Nell’ultimo periodo il piccolo Loris respingeva il nonno, si rifiutava di stare accanto a lui, inspiegabilmente. Lo avrebbe detto Veronica Panarello agli inquirenti nell’interrogatorio dello scorso 19 febbraio, quello dove chiamò in causa il suocero, Andrea Stival, attribuendogli la responsabilità dell’omicidio, e sostenendo che sarebbe stato il suo amante, e che il bambino sarebbe stato strangolato perché, avendoli sorpresi insieme, minacciò di raccontare tutto al padre Davide, nonché figlio di Andrea Stival.

La Panarello per convincere della sua sincerità gli inquirenti, avrebbe fornito dovizia di dettagli e fatto riferimento a specifici episodi in cui a suo dire il suocero rivolgeva “strane attenzioni a Loris”, oltre che a lei.

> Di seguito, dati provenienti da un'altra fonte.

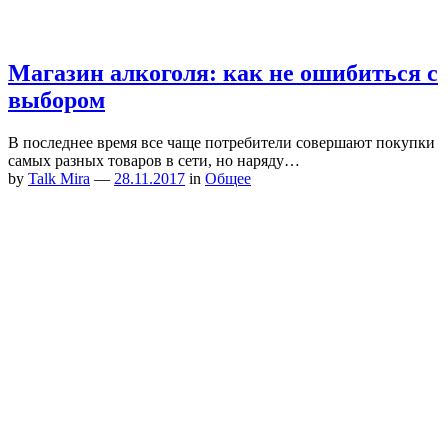
Магазин алкоголя: как не ошибиться с
выбором
В последнее время все чаще потребители совершают покупки
самых разных товаров в сети, но наряду…
by
Talk Mira
—
28.11.2017
in
Общее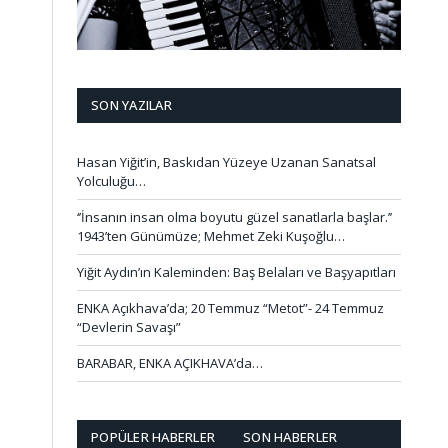
SON YAZILAR
Hasan Yiğit’in, Baskıdan Yüzeye Uzanan Sanatsal
Yolculuğu…
‘’İnsanın insan olma boyutu güzel sanatlarla başlar.’’
1943’ten Günümüze; Mehmet Zeki Kuşoğlu…
Yiğit Aydın’ın Kaleminden: Baş Belaları ve Başyapıtları
ENKA Açıkhava’da; 20 Temmuz “Metot”- 24 Temmuz
“Devlerin Savaşı”
BARABAR, ENKA AÇIKHAVA’da…
POPÜLER HABERLER
SON HABERLER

L’indiscrezione è riportata nel nuovo numero del settimanale Giallo: “Mio suocero, oltre che per andare a fare lavori di idraulica, portava con sé Loris anche al mare.
Un giorno, però, il bambino disse di non voler più andare con lui, assumendo atteggiamenti di repulsione nei suoi confronti”.

>>> Leggi l’intervista esclusiva di UrbanPost all’avvocato della Panarello

Non solo, Veronica Panarello avrebbe fatto anche di peggio, raccontando di una presunta sconcertante battuta fatta da Andrea Stival al piccolo Loris: “Ricordo che qualche giorno prima di Ferragosto, mio suocero chiamò Loris per farlo sedere accanto a lui. Il bambino, senza fornire alcuna motivazione, si rifiutò. A seguito di ciò Andrea, tra il serio e l’ironico, esclamò: “Con questa cosa piccola che ti ritrovi che devi fare?”.

Veronica avrebbe interpretato quella battuta del suocero come una chiara allusione ai genitali del bambino, al quale dopo chiese spiegazioni ma senza ottenere risposta. Il piccolo Loris, sempre a detta della Panarello, in quei giorni sarebbe stato molto nervoso, e non avrebbe gradito la presenza del nonno, confidando il suo malessere al papà.

Una ricostruzione aberrante, comunque la si voglia considerare, sia che corrisponda a verità, sia che si tratti di una menzogna della 27enne per alleggerire la sua posizione e scaricare la responsabilità del delitto sul suocero. Ricordiamo infatti che ad oggi, a fronte degli accertamenti della Procura (ancora in corso), non sarebbe emerso alcun riscontro oggettivo delle dichiarazioni della donna.